State of the Union: The Best Response is Not a Formal Response

Michael L. Coulter | Center for Vision & Values | Thursday, January 27, 2011

State of the Union: The Best Response is Not a Formal Response

Tuesday night, Republican Congressman Paul Ryan of Wisconsin delivered the official "Republican Response" to the State of the Union (SOTU). I wish there were no official response, and that's not because I didn't want to hear from a Republican. I'm a Republican, and I'm even interested in some of Ryan's ideas for controlling spending. I'd have the same position if the roles were reversed; that is, if a Republican were in the White House and a Democrat were responding.

An official response to the SOTU is a recent invention that seems to have no positive effect. I have found no public opinion data that support the usefulness of an official response. A quick, informal survey of some fellow political junkies indicates that no one recalls a single positive memorable moment from any official response. In fact, if people remember them at all, they remember gaffes or awkward moments.
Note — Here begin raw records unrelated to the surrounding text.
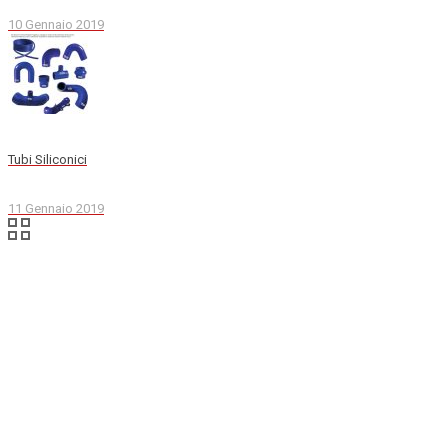
10 Gennaio 2019
Tubi Siliconici
11 Gennaio 2019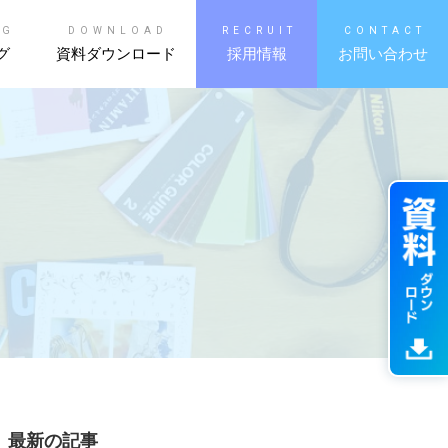
OG
DOWNLOAD
RECRUIT
CONTACT
グ
資料ダウンロード
採用情報
お問い合わせ
最新の記事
And if Ryan's response was an exception, it's just that—a rare exception.

Many—perhaps most—will not even realize there is such a speech as the response to the State of the Union. Most Americans have had their fill of a formal political speech by the time the response would start and have already changed channels.

The official response to the SOTU is a recent invention, beginning only in 1966, according to the Senate Historical Office, with Republican leaders in the House and Senate offering reactions to LBJ's SOTU. Republicans continued the practice the following two years. Democrats responded to the Richard Nixon in 1970, but in a format that featured several legislators. The Democrats never offered another formal response to Nixon, and didn't respond to the Ford SOTUs. Republicans didn't respond to Carter until 1979.

Since 1982, neither party could resist the urge to respond to the SOTU. Even with various formats, both live and pre-recorded, featuring one, two or several legislators—and even once (1985) a forum with Democratic legislators and Democratic activists—the official responses have produced nothing but a string of forgotten events with no discernible influence on policy development.

While legislative leaders have done most of the responses, parties have mixed it up with governors, and legislators who were not in the leadership. Those picked to give the response were thought to be individuals either with national appeal or the possibility of extending the appeal of the party. For example, in 1995 Republicans picked New Jersey Governor Christine Todd Whitman, the first non-legislator, with the likely intention of appealing to female voters. In 1997, Republican J.C. Watts, the only African-American Republican member of Congress at the time, gave the response with the likely intention of appealing to minority voters.

Democrats, too, have picked governors, such as Gary Locke (Washington, 2003), Tim Kaine (Virginia, 2006), and Kathleen Sebelius (Kansas, 2008), and a legislator who was not in the leadership (Jim Webb, 2007).

Why does the event fail? Because no response can match the grandeur of the presidential address. Any attempt to replicate it, such as Virginia Governor Bob McDonnell's remarks in the Virginia House of Delegates Chamber last year, fails. McDonnell was ridiculed as playing a kind of presidential dress up. That's the only aspect of his remarks widely remembered today. Even trying the opposite of the grandeur, such as speaking from a small room, looks minor league in comparison to speaking before a packed House Chamber.

Attempts to be informal and more personal can look ridiculous as well, such as Louisiana Governor Bobby Jindal in 2009, who moved while he talked. Jindal wasn't suited to the format; few are. His political standing took a hit as he was regularly compared to the character Kenneth on NBC's "30 Rock." It didn't help that Jindal criticized federal funding for earthquake detection when he was from a state recently hit by a natural disaster.

Television will only comment on the official response if there's a gaffe or something that could be taken out of context. There's virtually no way to win with an official response.

I'm not saying not to respond. I'm saying respond using the whole range of new media, from cable TV to social networking sites to talk radio. A formal response might have made sense in a time with few media options, but today it's at best an outdated strategy. Parties have to speak where people are listening.